Q: Thanks for a great discussion. Rob Litwak from the Wilson Center.
The summit has changed the psychology of the nuclear crisis and altered the optic through which we’re looking at North Korea, at least President Trump. And we’ve had the options of bomb, negotiate, or deter. Last year, the Trump administration referred to North Korea as a rogue state, essentially a crazy state. Kim Jong-un was a madman. Number of officials said: We will not deter North Korea. What’s happened with the summit is the optic is they’ve essentially made is an ordinary country, a conventional adversary, such that if there were a breakdown in negotiations, and they tried to ramp up maximum pressure, I think it’s put the nuclear option—or, the military option, it’s pushed it off. And the option that they rejected last year that we might have to default to is deterrence. And in the time-honored tradition of conferences, my question is what do you think of that? (Laughter.)
SMITH: I’m happy to jump in on that one. So I think that’s an excellent point. And I suspect in Tokyo right now there’s a pretty full-throated conversation behind the scenes that this is really the way in which the alliance has to move. And for the Japanese at least, this question of deterrence against North Korea was rejected. And any visitor who came to Washington over the course of the last year who said: If you acknowledge North Korea—if the United States acknowledges North Korea as a nuclear power and argue for deterrence, along the same lines as deterring against any other nuclear state, the alliance—the extended deterrent will have crumbled, right? So it’s a psychology there as well, right? The Japanese psychology is such that we can’t acknowledge it.
And there’s a pretty strong conversation among security planners and some conservatives in Tokyo about deterring through developing a conventional strike capability on the part of the Japanese. So I think you’ll get some pretty serious conversations among—within our allies, if that’s the way we end up going.
SAMORE: So just very quickly, I think, you know, we’ve lived with a nuclear armed North Korea for 10 years. And we’ve deterred them. So nothing new there. But I do think there’s a long-term danger that when it becomes clear that we’re not going to be able to disarm North Korea, the natural tendency over time in Seoul and Tokyo is to consider their own nuclear deterrent—especially if there’s any question about the reliability of the U.S. guarantee. And I think President Trump’s behavior—I’m not saying he’s broken the alliance—but I do think his behavior on balance has shaken confidence in U.S. reliability in Tokyo and Seoul. Not in an irreparable way, but I do think the long-term danger we have to face—since I don’t think we’re going to disarm North Korea—is that Seoul and Tokyo will decide they have to have their own nuclear weapons.
ROY: Do you to comment?
KIM: And I would just add briefly to that, you know, in light of the fact that this could breakdown, you know, just talking about withdrawing troops from South Korea already, and talking about ending war games, or adopting that kind of language when we talk about alliance readiness, I think it’s a very dangerous place to be for the United States and sort of our alliance architecture out there. And so I would just stress that the White House—I think it needs to take two tracks. You know, it needs to make sure that deterrence doesn’t break down, because we could very well end up there if these talks don’t go well. But, yeah, that’s what I would add.
ROY: Yes. Yes.
Q: Kim Dozier with CNN.
What do you think will happen with the sanctions regime? Secretary of State Pompeo has just announced that talks are likely to resume next week. You predicted they could go as long as a year and a half. Also, president Trump continues to say no one could have done this except him and his administration. Was the North Korea regime ready for these kind of talks before this moment?
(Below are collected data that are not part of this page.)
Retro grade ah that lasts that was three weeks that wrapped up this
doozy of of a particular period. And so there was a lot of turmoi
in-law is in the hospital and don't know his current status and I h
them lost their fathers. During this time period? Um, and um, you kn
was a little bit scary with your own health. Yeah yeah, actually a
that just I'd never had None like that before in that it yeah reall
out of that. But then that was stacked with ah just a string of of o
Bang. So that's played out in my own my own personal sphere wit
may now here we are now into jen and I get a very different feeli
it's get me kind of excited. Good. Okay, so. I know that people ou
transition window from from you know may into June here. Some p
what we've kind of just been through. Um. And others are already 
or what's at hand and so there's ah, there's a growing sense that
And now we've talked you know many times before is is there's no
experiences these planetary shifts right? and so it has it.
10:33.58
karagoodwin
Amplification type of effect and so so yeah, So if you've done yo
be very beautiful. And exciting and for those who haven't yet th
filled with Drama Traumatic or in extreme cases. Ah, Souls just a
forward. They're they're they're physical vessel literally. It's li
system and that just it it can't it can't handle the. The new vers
SAMORE: So I’ll just say very quickly, it’s a very common pattern for the North Koreans to increase tension, and then to release tension in exchange for economic and political benefit. So I have been predicting for a long time that Kim Jong-un would eventually switch to a peace offensive. And he picked a good time to do it because, as I said, they’ve demonstrated both thermonuclear weapons and long-range missiles in their testing campaign last year. Now, I think that the U.S. sanctions and President Trump’s military threats may have also been a part of Kim Jong-un’s calculation, but as far as I can tell Kim Jong-un is really the one who’s controlling the pace and scope of what’s happening diplomatically in terms of his meetings with Moon Jae-in, and Xi Jinping, and now Trump. I think we can expect a meeting with Vladimir Putin. He may even have pity on poor Prime Minister Abe and meet with him to talk about abductees. As I said, I think that, you know, Kim Jong-un has really just been masterful.
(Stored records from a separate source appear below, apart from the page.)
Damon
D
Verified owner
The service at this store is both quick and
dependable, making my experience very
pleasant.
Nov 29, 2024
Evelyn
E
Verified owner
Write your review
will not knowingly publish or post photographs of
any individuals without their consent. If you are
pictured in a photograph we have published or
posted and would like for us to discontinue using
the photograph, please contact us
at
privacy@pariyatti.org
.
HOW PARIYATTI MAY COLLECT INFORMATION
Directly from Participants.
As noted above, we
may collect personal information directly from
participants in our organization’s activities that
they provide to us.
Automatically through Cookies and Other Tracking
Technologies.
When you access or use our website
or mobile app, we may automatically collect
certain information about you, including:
KIM: If I could add to that, you know, thinking about North Korea’s intentions, or Kim Jong-un’s intentions, I mean, I think this guy is very serious about wanting economic development and to change his country. So he’s promised since the beginning of his leadership that he was going to bring both nuclear—strong nuclear weapons, and prosperity to his country. And if you—if you see the way he’s been signaling—so, you know, before he met with President Moon, he made this big speech to the party saying: We are now switching tracks. We’re no longer pursuing nuclear development, but we’re going to focus solely on economic development. And no one should stand in the way of this or try to drag our feet.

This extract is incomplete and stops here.